Stored items from a collection
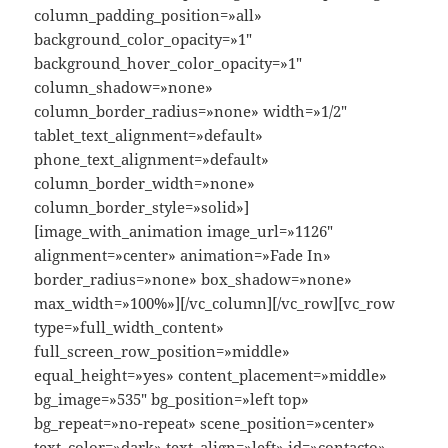
column_padding_position=»all»
background_color_opacity=»1″
background_hover_color_opacity=»1″
column_shadow=»none»
column_border_radius=»none» width=»1/2″
tablet_text_alignment=»default»
phone_text_alignment=»default»
column_border_width=»none»
column_border_style=»solid»]
[image_with_animation image_url=»1126″
alignment=»center» animation=»Fade In»
border_radius=»none» box_shadow=»none»
max_width=»100%»][/vc_column][/vc_row][vc_row
type=»full_width_content»
full_screen_row_position=»middle»
equal_height=»yes» content_placement=»middle»
bg_image=»535″ bg_position=»left top»
bg_repeat=»no-repeat» scene_position=»center»
text_color=»dark» text_align=»left» id=»contacto»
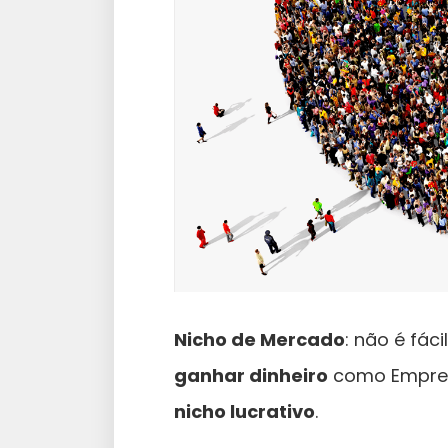
Nicho de Mercado
: não é fác
ganhar dinheiro
como Empree
nicho lucrativo
.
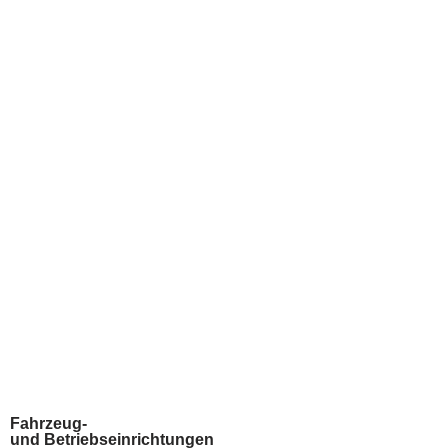
Zum
Inhalt
springen
Fahrzeug-
und Betriebseinrichtungen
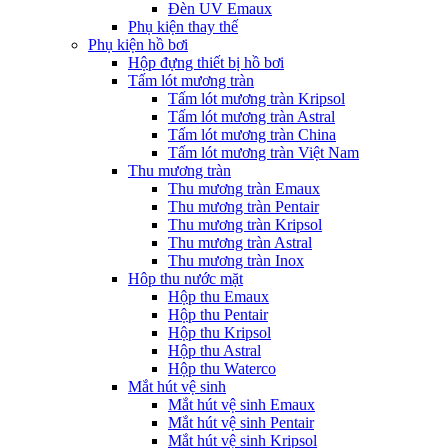
Đèn UV Emaux
Phụ kiện thay thế
Phụ kiện hồ bơi
Hộp đựng thiết bị hồ bơi
Tấm lót mương tràn
Tấm lót mương tràn Kripsol
Tấm lót mương tràn Astral
Tấm lót mương tràn China
Tấm lót mương tràn Việt Nam
Thu mương tràn
Thu mương tràn Emaux
Thu mương tràn Pentair
Thu mương tràn Kripsol
Thu mương tràn Astral
Thu mương tràn Inox
Hôp thu nước mặt
Hộp thu Emaux
Hộp thu Pentair
Hộp thu Kripsol
Hộp thu Astral
Hộp thu Waterco
Mắt hút vệ sinh
Mắt hút vệ sinh Emaux
Mắt hút vệ sinh Pentair
Mắt hút vệ sinh Kripsol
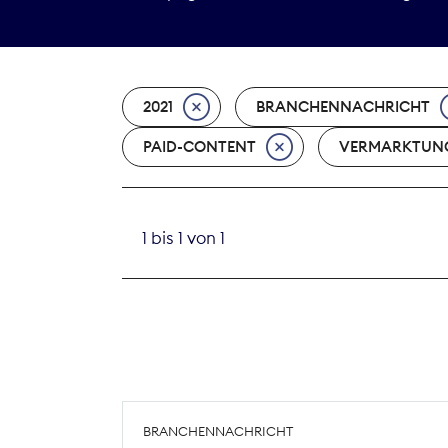
2021
BRANCHENNACHRICHT
PAID-CONTENT
VERMARKTUN
1 bis 1 von 1
BRANCHENNACHRICHT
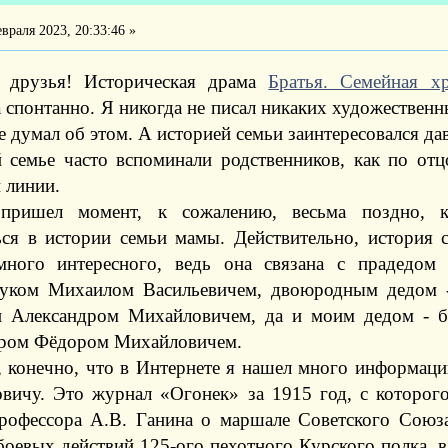
враля 2023, 20:33:46 »
 друзья! Историческая драма
Братья. Семейная х
 спонтанно. Я никогда не писал никаких художествен
е думал об этом. А историей семьи заинтересовался да
 семье часто вспоминали родственников, как по отц
 линии.
ришел момент, к сожалению, весьма поздно, ко
ься в истории семьи мамы. Действительно, история 
много интересного, ведь она связана с прадедом
уком Михаилом Васильевичем, двоюродным дедом 
 Александром Михайловичем, да и моим дедом - 
ром Фёдором Михайловичем.
, конечно, что в Интернете я нашел много информац
вичу. Это журнал «Огонек» за 1915 год, с которого
профессора А.В. Ганина о маршале Советского Союза
боевых действий 125-ого пехотного Курского полка, 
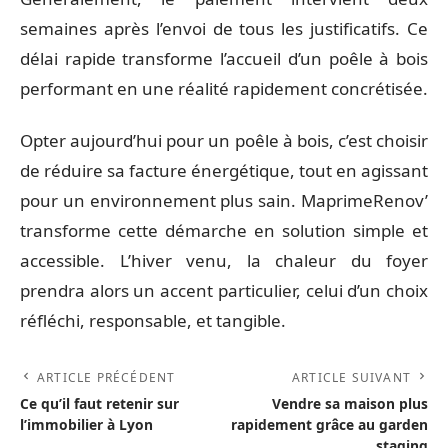
semaines après l’envoi de tous les justificatifs. Ce
délai rapide transforme l’accueil d’un poêle à bois
performant en une réalité rapidement concrétisée.
Opter aujourd’hui pour un poêle à bois, c’est choisir
de réduire sa facture énergétique, tout en agissant
pour un environnement plus sain. MaprimeRenov’
transforme cette démarche en solution simple et
accessible. L’hiver venu, la chaleur du foyer
prendra alors un accent particulier, celui d’un choix
réfléchi, responsable, et tangible.
ARTICLE PRÉCÉDENT
ARTICLE SUIVANT
Ce qu’il faut retenir sur
Vendre sa maison plus
l’immobilier à Lyon
rapidement grâce au garden
staging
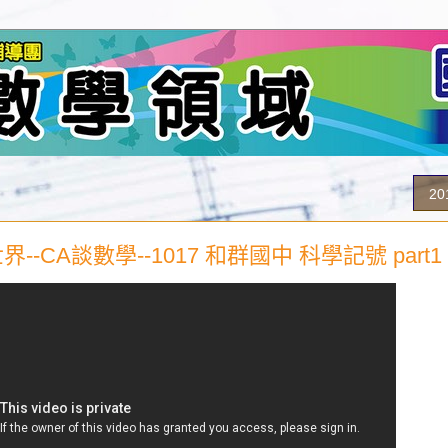
2
--CA談數學--1017 和群國中 科學記號 part1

- About this task
Among the entries above, take the line with "Thu mương tràn Kripsol", the line with "semaines après l’envoi", and all the lines between them, and restate them word for word without pictures.

- Task solution
Thu mương tràn Kripsol
Thu mương tràn Astral
Thu mương tràn Inox
Hôp thu nước mặt
Hộp thu Emaux
Hộp thu Pentair
Hộp thu Kripsol
Hộp thu Astral
Hộp thu Waterco
Mắt hút vệ sinh
Mắt hút vệ sinh Emaux
Mắt hút vệ sinh Pentair
Mắt hút vệ sinh Kripsol
2021
BRANCHENNACHRICHT
PAID-CONTENT
VERMARKTUN
1 bis 1 von 1
BRANCHENNACHRICHT
враля 2023, 20:33:46 »
 друзья! Историческая драма
Братья. Семейная х
 спонтанно. Я никогда не писал никаких художествен
е думал об этом. А историей семьи заинтересовался да
 семье часто вспоминали родственников, как по отц
 линии.
ришел момент, к сожалению, весьма поздно, ко
ься в истории семьи мамы. Действительно, история 
много интересного, ведь она связана с прадедом
уком Михаилом Васильевичем, двоюродным дедом 
 Александром Михайловичем, да и моим дедом - 
ром Фёдором Михайловичем.
, конечно, что в Интернете я нашел много информац
вичу. Это журнал «Огонек» за 1915 год, с которого
профессора А.В. Ганина о маршале Советского Союза
боевых действий 125-ого пехотного Курского полка, 
semaines après l’envoi de tous les justificatifs. Ce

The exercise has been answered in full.